Mt 14, 13-21 / Mc 6, 30-44
Lectures
bibliques : Ex 16, 11-18 ; 2 S 6, 12b-19 ; Mt 14, 13-21
Thématique :
la dynamique de la foi ou le miracle du pain partagé
Prédication de
Pascal LEFEBVRE / Marmande, le 31/08/14, culte avec Ste Cène.
* Ce récit bien
connu de « la multiplication des pains » suscite beaucoup de
questions. Il a sans doute donné du fil à retordre à bien des théologiens et
des lecteurs chrétiens depuis 2000 ans.
Il y a
évidemment différentes manières d’aborder ce passage de l’évangile.
Ce matin, je
vous en proposerai une relecture plus « symbolique » que « miraculeuse »,
au moins pour deux raisons :
- D’une part,
parce que je ne pense pas que l’intention et la préoccupation des évangélistes
soient de focaliser les lecteurs ou les auditeurs que nous sommes, sur l’aspect
miraculeux, légendaire ou, à proprement parler, prodigieux d’un événement… en nous fournissant l’image d’une sorte de
« Jésus superman » capable de multiplier le pain par mille. Mais
qu’ils nous racontent cet événement en raison de son sens.
- Et, d’autre
part, parce que notre rationalité du 21e siècle – à la suite
d’Einstein (avec son fameux « E = mc 2 ») – nous empêche
de penser que Jésus ait pu créer de la matière à partir de rien ou presque, sauf
à disposer d’une source d’énergie considérable.
Autrement dit,
je vous propose de ne pas entendre ce récit comme celui d’un événement
surnaturel, où Jésus se serait affranchi des lois de la nature, mais autrement.
Pour cela,
essayons de répondre aux questions suivantes :
Pourquoi les
évangélistes nous racontent cet événement et que veulent-ils nous
dire ? ; Où est le miracle dans cette histoire ? ; En quoi
cela nous concerne-t-il aujourd’hui ?
Bien entendu, on
peut toujours lire ce récit comme un miracle prophétique sur le modèle d’Elie
(1 R 17, 14) ou d’Elisée (2 R 4, 42-44) ou encore comme une préfiguration de la
cène eucharistique de l’Eglise.
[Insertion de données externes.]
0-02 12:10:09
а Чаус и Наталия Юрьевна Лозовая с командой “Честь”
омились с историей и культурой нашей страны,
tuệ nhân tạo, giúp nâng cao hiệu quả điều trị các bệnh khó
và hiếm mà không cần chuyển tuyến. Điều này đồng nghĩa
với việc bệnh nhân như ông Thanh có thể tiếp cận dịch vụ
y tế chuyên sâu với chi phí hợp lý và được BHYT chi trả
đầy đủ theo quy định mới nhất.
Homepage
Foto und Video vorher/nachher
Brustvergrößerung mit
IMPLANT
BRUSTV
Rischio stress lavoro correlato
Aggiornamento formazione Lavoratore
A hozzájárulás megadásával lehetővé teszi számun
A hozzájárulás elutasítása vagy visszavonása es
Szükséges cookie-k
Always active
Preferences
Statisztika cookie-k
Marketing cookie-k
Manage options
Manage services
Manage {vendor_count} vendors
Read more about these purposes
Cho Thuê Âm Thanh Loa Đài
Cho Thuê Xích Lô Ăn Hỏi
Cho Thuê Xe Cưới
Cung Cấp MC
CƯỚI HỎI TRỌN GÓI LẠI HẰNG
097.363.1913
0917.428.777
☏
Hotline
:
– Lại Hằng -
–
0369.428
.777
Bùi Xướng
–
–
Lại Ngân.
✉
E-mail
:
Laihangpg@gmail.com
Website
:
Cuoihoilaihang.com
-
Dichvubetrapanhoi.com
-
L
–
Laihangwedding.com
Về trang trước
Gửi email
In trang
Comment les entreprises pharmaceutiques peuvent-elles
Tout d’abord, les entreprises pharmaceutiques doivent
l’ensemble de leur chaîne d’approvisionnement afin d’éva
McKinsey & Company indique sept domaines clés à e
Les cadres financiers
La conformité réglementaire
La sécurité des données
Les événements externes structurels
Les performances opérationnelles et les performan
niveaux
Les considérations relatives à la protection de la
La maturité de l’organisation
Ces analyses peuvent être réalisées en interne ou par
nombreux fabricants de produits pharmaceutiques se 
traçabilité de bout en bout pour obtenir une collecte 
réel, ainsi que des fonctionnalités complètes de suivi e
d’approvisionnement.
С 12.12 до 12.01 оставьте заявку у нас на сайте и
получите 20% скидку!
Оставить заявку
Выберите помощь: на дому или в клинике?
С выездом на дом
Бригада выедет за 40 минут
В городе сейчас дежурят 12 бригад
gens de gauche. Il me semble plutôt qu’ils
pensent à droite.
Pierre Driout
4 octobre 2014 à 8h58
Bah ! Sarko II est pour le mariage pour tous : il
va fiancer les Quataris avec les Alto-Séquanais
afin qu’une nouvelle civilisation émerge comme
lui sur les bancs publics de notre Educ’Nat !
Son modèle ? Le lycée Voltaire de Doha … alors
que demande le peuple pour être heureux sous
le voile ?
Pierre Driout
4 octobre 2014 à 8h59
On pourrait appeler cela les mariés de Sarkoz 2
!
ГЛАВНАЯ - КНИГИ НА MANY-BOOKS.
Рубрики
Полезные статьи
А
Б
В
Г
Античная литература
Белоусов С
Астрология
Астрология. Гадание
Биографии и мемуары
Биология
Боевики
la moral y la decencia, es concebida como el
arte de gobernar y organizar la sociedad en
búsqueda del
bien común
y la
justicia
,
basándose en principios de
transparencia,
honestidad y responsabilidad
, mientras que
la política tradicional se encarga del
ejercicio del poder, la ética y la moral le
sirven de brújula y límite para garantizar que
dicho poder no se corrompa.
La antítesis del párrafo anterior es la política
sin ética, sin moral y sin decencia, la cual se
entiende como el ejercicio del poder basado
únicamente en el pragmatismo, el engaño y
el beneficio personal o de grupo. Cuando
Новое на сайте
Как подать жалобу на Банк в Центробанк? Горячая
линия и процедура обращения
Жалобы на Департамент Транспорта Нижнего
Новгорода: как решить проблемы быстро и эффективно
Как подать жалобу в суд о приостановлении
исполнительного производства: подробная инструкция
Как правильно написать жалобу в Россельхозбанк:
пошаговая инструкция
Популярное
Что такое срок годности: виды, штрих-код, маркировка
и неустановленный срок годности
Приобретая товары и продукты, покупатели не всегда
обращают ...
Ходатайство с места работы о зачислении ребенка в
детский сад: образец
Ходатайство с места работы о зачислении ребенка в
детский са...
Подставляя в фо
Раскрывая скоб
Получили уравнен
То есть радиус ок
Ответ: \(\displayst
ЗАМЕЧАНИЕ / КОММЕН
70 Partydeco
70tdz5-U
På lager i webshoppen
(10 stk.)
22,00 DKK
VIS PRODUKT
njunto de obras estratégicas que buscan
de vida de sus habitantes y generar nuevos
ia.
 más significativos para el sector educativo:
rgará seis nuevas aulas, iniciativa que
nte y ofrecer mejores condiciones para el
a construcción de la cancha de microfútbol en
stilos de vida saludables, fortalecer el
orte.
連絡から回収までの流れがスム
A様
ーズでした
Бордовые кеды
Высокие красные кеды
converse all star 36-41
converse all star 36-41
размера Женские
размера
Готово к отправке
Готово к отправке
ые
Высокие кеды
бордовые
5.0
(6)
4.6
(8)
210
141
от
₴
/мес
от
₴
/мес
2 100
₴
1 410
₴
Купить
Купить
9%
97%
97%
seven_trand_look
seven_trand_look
Mais, je vous propose davantage de le voir
comme une prophétie du banquet messianique… qui consiste, d’une part, à
présenter Jésus comme le messie, successeur de David, rassasiant son peuple… et,
d’autre part, à ouvrir les disciples et la foule à la nouveauté du règne de
Dieu… et donc à une éthique de responsabilité… fondée sur le don et le partage.
Dans l’Ancien
Testament, l’auteur du second livre de Samuel nous présente la figure de David
et nous raconte que David bénit le peuple au nom du Seigneur et distribue à
toute la multitude d’Israël, hommes et femmes, une miche de pain par personne
(cf. 2 S 6, 19).
C’est, en effet,
le devoir du roi, du Messie, d’assurer le pain à son peuple.
Dans « le
récit du pain partagé » de l’Evangile, c’est précisément ce que Jésus va
faire, démontrant ainsi qui il est –
le Messie – à travers un geste identique à celui de David :
Que se
passe-t-il exactement ?
Alors que Jésus
se retire dans un lieu désert – éloigné des villages habités – il est rejoint
par la foule. Dès lors, pris de compassion pour cette foule de gens désorientés
(cf. Mc 6, 34), il s’attache à leur délivrer un enseignement (cf. Mc 6, 34) et
à guérir ceux qui en ont besoin (cf. Mt 14, 14).
Le soir venu,
les disciples s’inquiètent – à juste titre – de l’intendance pour cette grande
assemblée qu’il faudrait maintenant congédier, afin que chacun puisse regagner
un village, pour s’acheter des vivres. Dans leur idée, chacun doit se
débrouiller. C’est à la foule affamée de se nourrir elle-même !
Mais Jésus ne
veut pas renvoyer toutes ces personnes à jeun. Il interpelle alors ses
disciples et les place devant une responsabilité nouvelle : « donnez-leur, vous-mêmes à
manger » dit-il. Cela vous
concerne, c’est votre affaire !
Sans doute
surpris par cet impératif, les disciples ouvrent leurs sacs et se renseignent à
droite et à gauche. Ils récupèrent, tant bien que mal, seulement… misérablement… « cinq pains et deux poissons ».
[L’évangéliste
Jean raconte que c’est un garçon, un enfant qui les apporte (cf. Jn 6,9).]
Evidemment, cinq
pains pour cinq mille hommes… la quantité semble dérisoire, pour ne pas
ridicule ! Mais Jésus ne se décourage pas par ce premier résultat, signe
de la volonté de partage de quelques âmes généreuses et confiantes.
Il prend les
pains et dit la bénédiction les yeux tournés vers le ciel, il les rompt et les
donne aux disciples.
Ce sont là des
gestes très simples, qui appartiennent à la berakah
juive de chaque jour sur le pain : « Béni
es-tu Seigneur, notre Dieu, roi du monde, qui fais sortir le pain de la
terre ». C’est sans doute ce type de formulation – déjà attestée dans
un texte ancien, la Mishna Berakot (VI,
1) et encore la même actuellement dans le Judaïsme – que Jésus a pu employer.
Il s’agit par
là, non pas de bénir le pain, mais Dieu, qui le fait « sortir » de la
terre… à l’image du don de la manne dans le désert, au temps de l’Exode.
Déjà, du temps
de Moïse, il ne s’agissait pas d’accumuler la manne ou de la conserver, pour en
faire des réserves, mais de savoir la partager entre tous, pour le besoin
journalier de chacun (cf. Ex 16, 14-21).
Ces paroles de
bénédiction rappellent la liberté souveraine du « Seigneur, roi du monde »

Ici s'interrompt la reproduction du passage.